For Young Earth Creationists, a passage in the Book of Job is sufficient proof that dinosaurs and humans co-existed: a 34-verse description of a mythical, Loch Nessque sea creature whose comparative strength demonstrates man’s weakness and vulnerability (and thus, by extension, necessary submission before God). Its function is that of many of the allegorical works comprising the Hebrew Old Testament: a reminder to the reader to “know their place”; a reminder carved into the ruins of the Tower of Babel and the Tree of the Knowledge of Good and Evil.
I don’t know what the Russian Orthodox view on dinosaurs is, but I doubt that any eastern homily on Job would overlook its core message. It is a story, after all, of the Creator’s caprices; of a bet with His mate—old Lucifer, strolling into the heavenly congregation like a Middle Eastern Loki—over the lengths to which an individual can be pushed before he snaps. Job is a model of righteousness (i.e. submission), but even he contains an ounce of pride that still needs to be beaten out of him. Once this has occurred (mostly through a series of interminable monologues), he is allowed to prosper once more.
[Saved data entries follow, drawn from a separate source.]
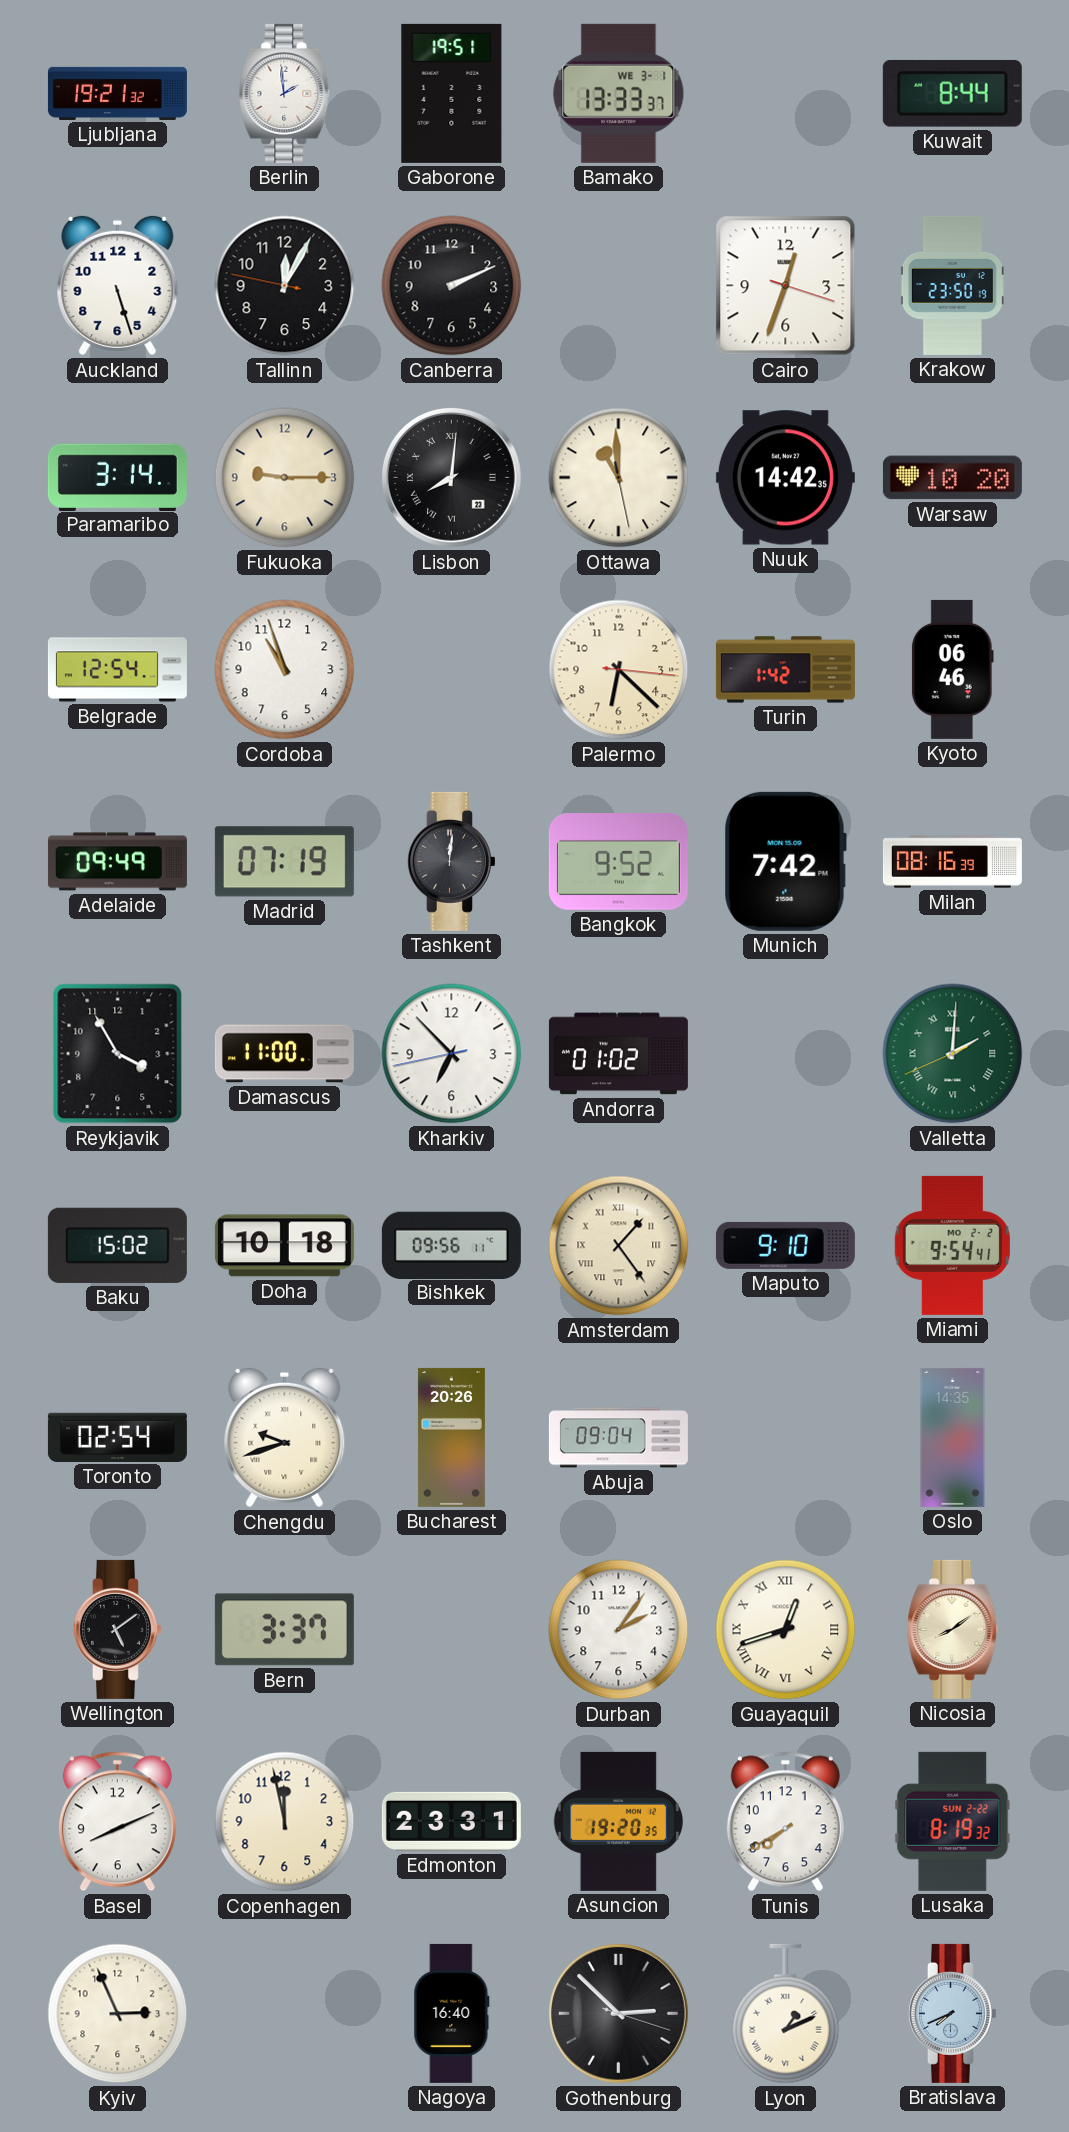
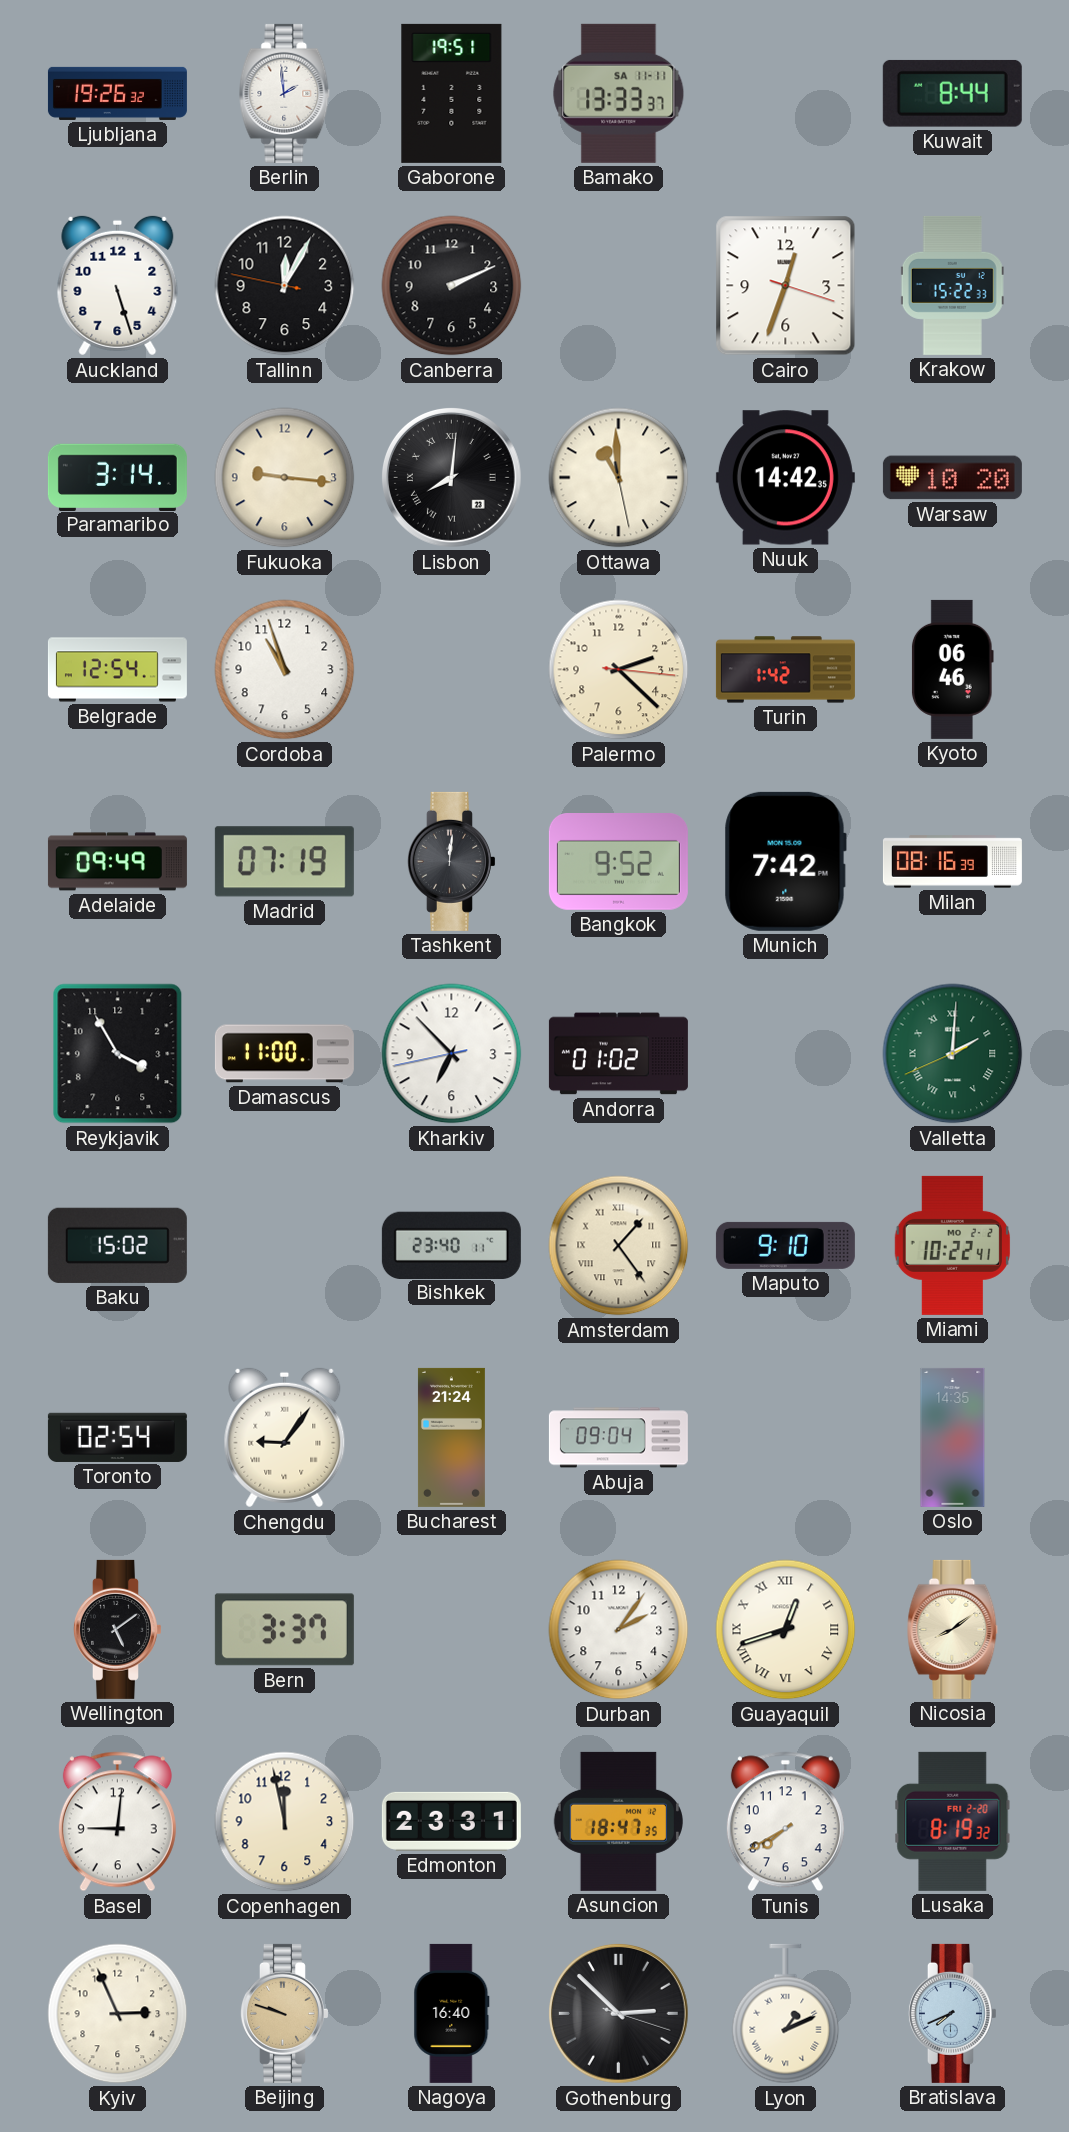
Ljubljana: 19:21 -> 19:26
Bamako date: WE 3-1 -> SA 11-11
Krakow: 23:50 -> 15:22
Fukuoka: 9:15 -> 9:16
Palermo: 6:22 -> 2:22
Doha: 10:18 -> none
Bishkek: 09:56 -> 23:40
Miami: 9:54 -> 10:22
Chengdu: 9:42 -> 9:06
Bucharest: 20:26 -> 21:24
Basel: 8:11 -> 9:01
Asuncion: 19:20 -> 18:47
Lusaka date: SUN 2-22 -> FRI 2-20
Beijing: none -> 9:48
Perhaps the bishops and priests of the Moscow Patriarchate see something Jobian in their church’s own tribulations under communism. Director Andrey Zvyagintsev, however, has a slightly different metaphor in mind with his latest film, Leviathan.
Leviathan‘s narrative is structured around a man trying to save his family home; a sea-surveying chateau that the town’s corrupt mayor has earmarked as the site for a fancy new church. Although the local magistrates – themselves up to their necks in pig-slop – summarily dismiss the landowner’s appeal, he wins a minor coup when an ambitious lawyer friend from Moscow jets in bearing a dossier of mayoral scandals. The powers that be don’t take too kindly to this interference, however, and city hall and small-time family dramas conspire to produce a thoroughly miserable conclusion.
With the time-dishonoured combination of Russian state imperialism and American chest-beating threatening to drop the world into a second Cold War, it should be little surprise that this film was a hit with the US Academy, gaining the ever-so-backhanded compliment of a “Best Foreign Language Film” nomination at the last Oscars. It should be little surprise because Leviathan is a vicious attack on Putin’s kleptocracy; a critique that fails to miss a target, whether it be the country’s rampant political corruption, its countless instances of unlawful imprisonment, ongoing collusion between church and state, the reclamation of Russian nationalism or the increasing limitations on dissent.
These are all worthy topics to explore, and they are done so handsomely; Leviathan‘s cinematography framing swamplands, township and disused buildings with grace and assurance.
If the film has a clear weakness, it’s that it is too schematic. A sub-plot involving infidelity feels plausible, but gratuitous; a device that serves no purpose other than to push the plot along, and to set the (less plausible) groundwork for a later tragedy. The way in which this extracurricular romance is discovered is, likewise, much too predictable, as is the final twist that sees a seemingly superfluous indignity placed on the head of a character who has already lost everything.
But then, so it is with the Book of Job; the Devil following Job’s mass bereavement and loss of livelihood with a chaser of skin disease. That’s a necessary sequence of events to put him in a frame of mind to consider his puniness in comparison with the Leviathan. And so it is with this film, which reminds us of the fate awaiting anyone who dares to stand up to injustice in a system that can accommodate nothing else.
As for the Leviathan, God’s party piece, Zvyagintsev has no intention of allowing his audiences to miss the eponymous allegory. Accordingly, visual reminders appear again and again: a whale appears at a pivotal scene, as does a whale skeleton on a beach elsewhere; while, cleverly, an earth digger is shot at such an angle as to bear a decent likeness of a sea monster as it tears a building apart.
We only get a brief glance of its head once, however, in a photo on the wall of the Mayor’s office; blonde, suited, smiling benevolently as it surveys the dystopia that it and its kind have created.